The tradition was to go to Grandma Rheba’s house, where the whole family would eat Grandma’s soup and watch football and then we’d pass around a great big bird.  The turkey was the headliner, but Grandma was famous for her homemade chicken soup.  One time, Cousin Randy brought a girl along with him, and she said that Grandma’s soup was overrated.  That was sacrilege, so we shot her.  Hmm…maybe we didn’t, the memory is blurry.  Actually, I don’t think we shot her, but we did give her dirty looks, even though we all secretly agreed.
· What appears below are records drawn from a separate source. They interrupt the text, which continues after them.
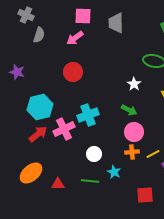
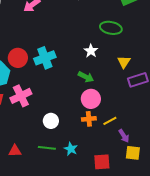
red circle: (73, 72) -> (18, 58), moved
cyan cross: (88, 115) -> (45, 58), moved
cyan star: (114, 172) -> (71, 149), moved

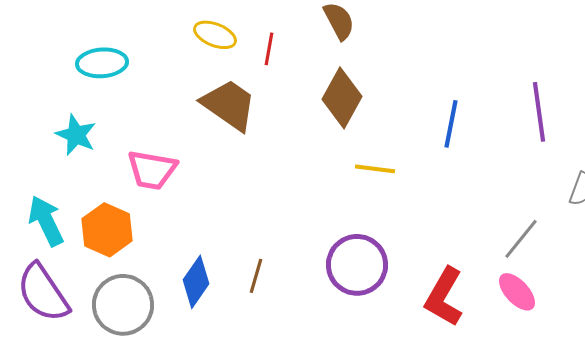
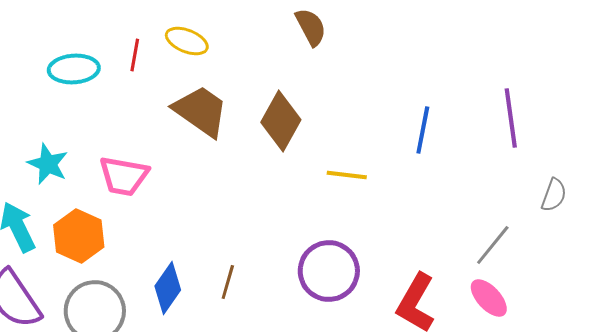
red line: (269, 49) -> (135, 55), moved
brown diamond: (342, 98) -> (281, 121), moved
cyan star: (76, 135) -> (48, 164), moved

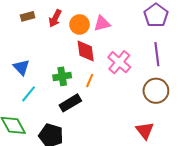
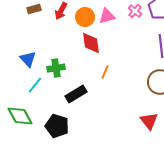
pink cross: (119, 62) -> (135, 11), moved, size x0.6
green cross: (62, 76) -> (56, 68), moved
orange line: (90, 81) -> (105, 72), moved

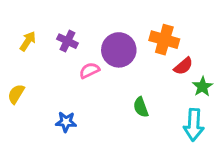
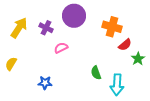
yellow arrow: (28, 41) -> (19, 28), size x1.5
purple circle: (119, 50) -> (74, 16), moved
cyan arrow: (194, 125) -> (117, 85), moved

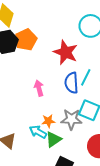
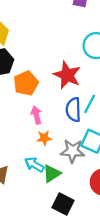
orange pentagon: (26, 40) -> (26, 83), moved
orange star: (48, 121) -> (44, 138), moved

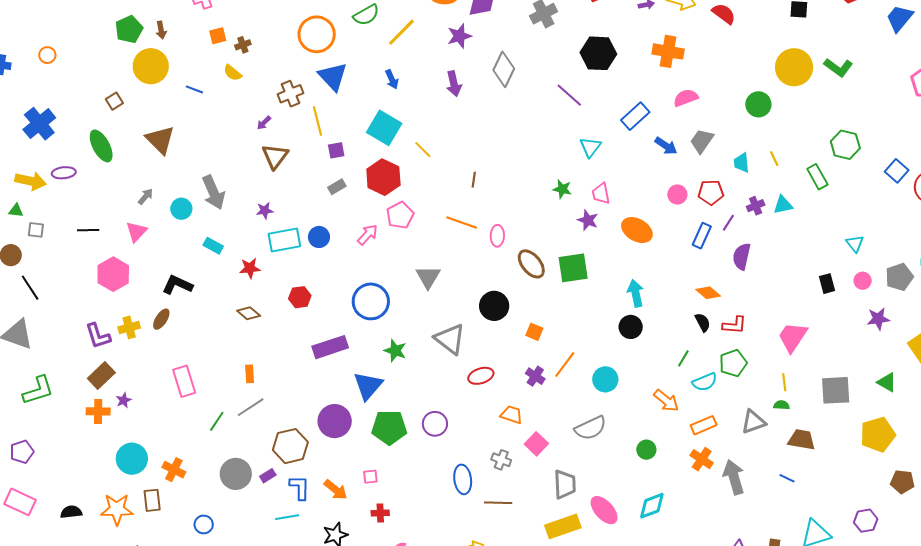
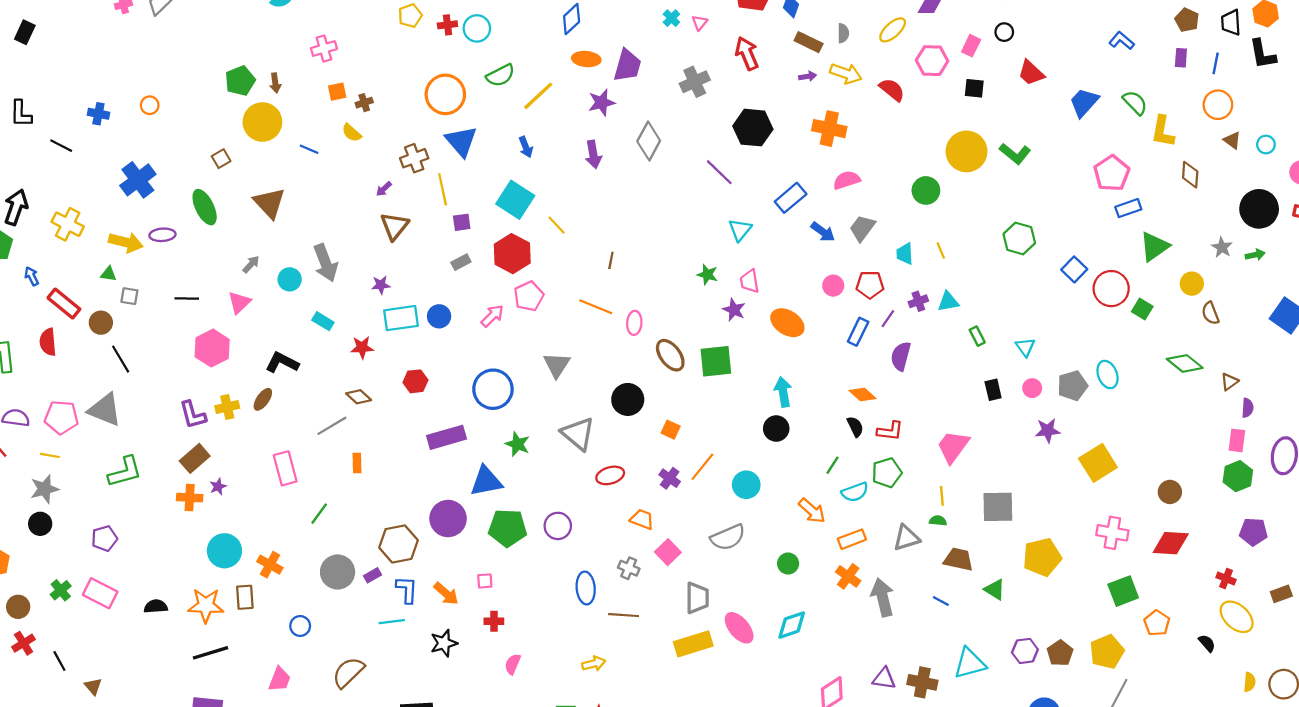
green rectangle: (817, 177) -> (977, 336), moved, size x0.7
green triangle: (887, 382) -> (995, 590), moved
blue triangle: (368, 386) -> (486, 481), turned 36
gray line: (251, 407) -> (332, 426), moved
brown pentagon: (902, 482) -> (1060, 653), moved, turned 30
It was sad to know that we wouldn’t be having Grandma’s soup that year.  When
Thanksgiving came around, Mom cooked a turkey and all the sides.  She made potatoes and stuffing and everything.  We were gonna make the most of it, even if it was only the four of us.  We sat down at the table, the deafening buzz of Mom’s electric knife that she bought from K-mart in 1989 filling the air.  Yes, the turkey was being cut, and soon Mom started bringing out plates of food and setting them down.  We each got our own Thanksgiving plate – Dad, Mandy, and me.  Mom got her own plate too, and when she sat down with it, we all started eating.

Everyone was quiet for a little while until Mandy spoke up.  “This doesn’t feel like Thanksgiving,” she said.  “It doesn’t feel right.”

That was the truth, and we were all thinking it.  “You know why it doesn’t feel like Thanksgiving?” I asked, a bright idea forming in my head.  “It’s because Mom brought all the food out on individual plates.  I mean, that’s how we eat dinner every night.  This doesn’t feel special.  We should put everything on different plates and pass them around.  Thanksgiving is all about passing.”

“Billy’s right,” my father said.  “We need to be passing the food.  Let’s get put all the food back and pass it around the table.”

Mom was not happy.  “You mean you want me to dirty every dish in the house so we can pass around the food I just spent all day cooking and serving you?  And then I’ll have to wash every dish, because nobody’s going to help me.  Is that what you want?”

We all nodded.  That was EXACTLY what we all wanted.

On Thanksgiving, passing food is as much a tradition as eating it.  My family went back into the kitchen and brought out a bunch of bowls and spoons.  After that, we pushed the food off our plates and into the bowls, one for corn, one for turkey, one for stuffing, etc.  When our plates were empty, we eagerly passed the food to one another.

“Mandy, can you pass me the potatoes?”

“Certainly, Bill.  Can you pass the green beans?”

“I can’t believe this,” Mom said.  “Look at all this work I have to do.”

We were too busy passing the food around to pay her much attention. This brings me to an important point in the story, because I don’t remember anything else that happened after that.  It wasn’t the best Thanksgiving ever, but at least something memorable happened.

This Thanksgiving, with no celebrations to attend here inKorea, I’ll just sit around and think about stuff from the past.  I’m not a super nostalgic person like Truman Capote apparently was, so the memories won’t make me feel as though I’m soaring like balloons into heaven.

Most memories are like that.  They aren’t saccharine.  They’re just there.